Toyota Research Institute (TRI) opened its press conference about the Toyota Guardian automated safety system at the Consumer Electronics Show (CES) 2019 at the Las Vegas Convention Center in Las Vegas, Nevada with a reenactment of a three-car crash on a California Interstate using onboard cameras, sensors and 3D animation. “We know what happened because we were in the thick of it”, said TRI CEO and Toyota Motor Corporation Fellow Dr. Gill Pratt. “Our test vehicle was traveling at freeway speeds as it gathered data at the many tunnels and bridges in the San Francisco bay area. After we downloaded data from the incident, we believed that this crash have been mitigated or avoided altogether by the Toyota Guardian.”
The Toyota Guardian is being developed as an automated safety system capable of operating with either a human driver or an autonomous driving system. Toyota plans to include the Guardian as standard equipment on all Toyota e-Palette platforms that will be built for the Mobility as a Service (MaaS) market, where the Toyota Guardian will act as a belt-and-suspender redundancy for any Chauffeur automated system.

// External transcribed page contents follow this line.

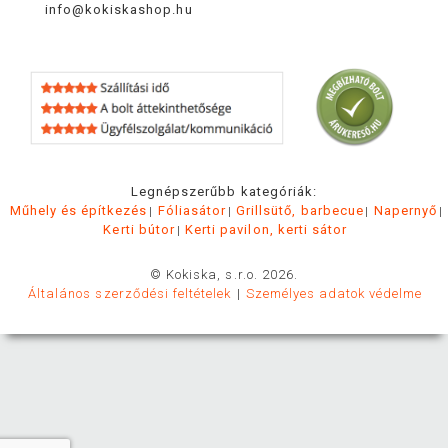
info@kokiskashop.hu
Legnépszerűbb kategóriák:
Műhely és építkezés
Fóliasátor
Grillsütő, barbecue
Napernyő
Kerti bútor
Kerti pavilon, kerti sátor
© Kokiska, s.r.o. 2026.
Általános szerződési feltételek
Személyes adatok védelme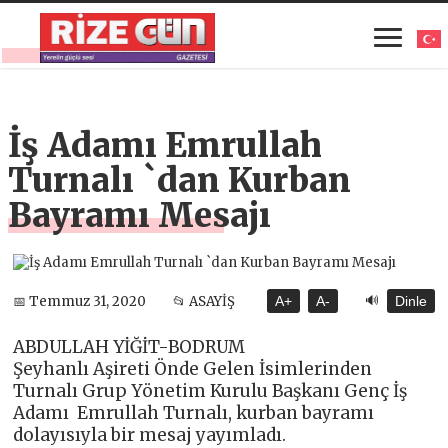
İş Adamı Emrullah
Turnalı `dan Kurban
Bayramı Mesajı
🔊
📅 Temmuz 31, 2020
📂 ASAYİŞ
A+
A-
Dinle
ABDULLAH YİĞİT-BODRUM
Şeyhanlı Aşireti Önde Gelen İsimlerinden
Turnalı Grup Yönetim Kurulu Başkanı Genç İş
Adamı Emrullah Turnalı, kurban bayramı
dolayısıyla bir mesaj yayımladı.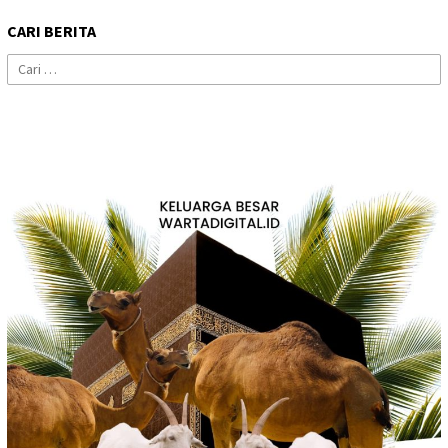
CARI BERITA
Cari
untuk: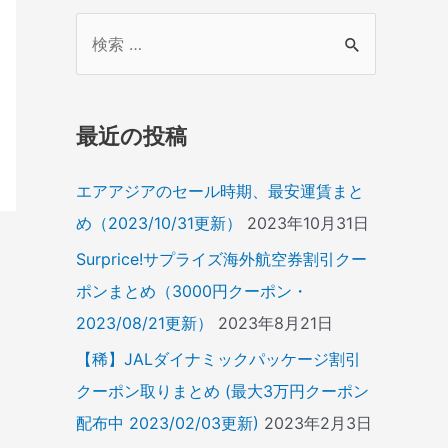
検
索
対
象
最近の投稿
:
エアアジアのセール時期、最安運賃まと
め（2023/10/31更新）
2023年10月31日
Surprice!サプライズ海外航空券割引クー
ポンまとめ（3000円クーポン・
2023/08/21更新）
2023年8月21日
【稀】JALダイナミックパッケージ割引
クーポン取りまとめ (最大3万円クーポン
配布中 2023/02/03更新)
2023年2月3日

TRI’s primary focus is to make the Guardian a smarter machine by subjecting it to difficult and demanding driving scenarios, where its intelligence and capabilities can be stretched and challenged. Through continuous refinement, the Guardian learns how best to navigate and react to dangerous scenarios as they unfold.
From the three-car incident in California, TRI developed a simulation and learning tool for the car to figure out its options in a split-second. The scenario was then re-created on the test track, using real vehicles and a guided soft-target dummy vehicle. In this instance, Guardian’s best option was to quickly accelerate safely away from encroaching vehicles and avoid a collision for itself and other nearby vehicles.

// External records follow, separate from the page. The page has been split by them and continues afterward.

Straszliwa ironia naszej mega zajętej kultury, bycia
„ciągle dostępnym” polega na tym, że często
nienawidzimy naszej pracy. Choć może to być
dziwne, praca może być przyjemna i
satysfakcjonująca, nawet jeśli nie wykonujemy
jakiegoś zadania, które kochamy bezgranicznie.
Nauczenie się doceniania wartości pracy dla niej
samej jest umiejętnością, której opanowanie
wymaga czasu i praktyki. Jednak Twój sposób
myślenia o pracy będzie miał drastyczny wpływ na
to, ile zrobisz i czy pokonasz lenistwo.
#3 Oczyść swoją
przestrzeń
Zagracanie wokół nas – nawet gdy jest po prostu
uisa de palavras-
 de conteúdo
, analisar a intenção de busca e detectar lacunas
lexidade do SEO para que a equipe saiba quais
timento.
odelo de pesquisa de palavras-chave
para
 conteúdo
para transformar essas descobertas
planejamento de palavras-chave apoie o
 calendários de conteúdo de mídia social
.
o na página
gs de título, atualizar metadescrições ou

Pratt addressed another key capability – man’s inherent need for autonomy – that makes Toyota Guardian even more evocative. “We think the most important benefit of automated driving is not about the autonomy of cars”, concluded Pratt, “but about the autonomy of people.” TRI committed to a two-prong approach to automated driving: Chauffeur development focuses on full autonomy while Guardian development focuses on human control of the vehicle where the driver is in control of the car at all times, except when Guardian anticipates or identifies a pending incident and employs a corrective response in coordination with driver input.

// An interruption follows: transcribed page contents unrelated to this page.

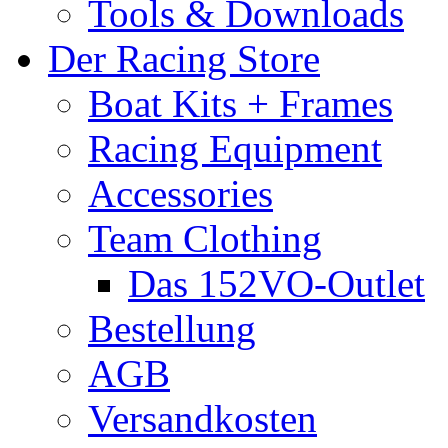
Tools & Downloads
Der Racing Store
Boat Kits + Frames
Racing Equipment
Accessories
Team Clothing
Das 152VO-Outlet
Bestellung
AGB
Versandkosten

TRI created a significant breakthrough with the creation of blended envelope control where Guardian combines and coordinates the skills and strengths of the human and the machine. The system was inspired by how modern fighter jets are flown, where you have a pilot that flies the stick but actually don’t fly the plane directly. Instead, pilot input is translated by a flight control system thousands of times a second to stabilize the aircraft and stay within a specific safety envelope. It is more difficult in a car than in a fighter jet because the control envelope for a car is defined by vehicle dynamics and by the vehicle’s perception and prediction of all things in its immediate environment. This control envelope is designed to be a near-seamless blend of human and autonomous driving working as teammates to extract the best input from each.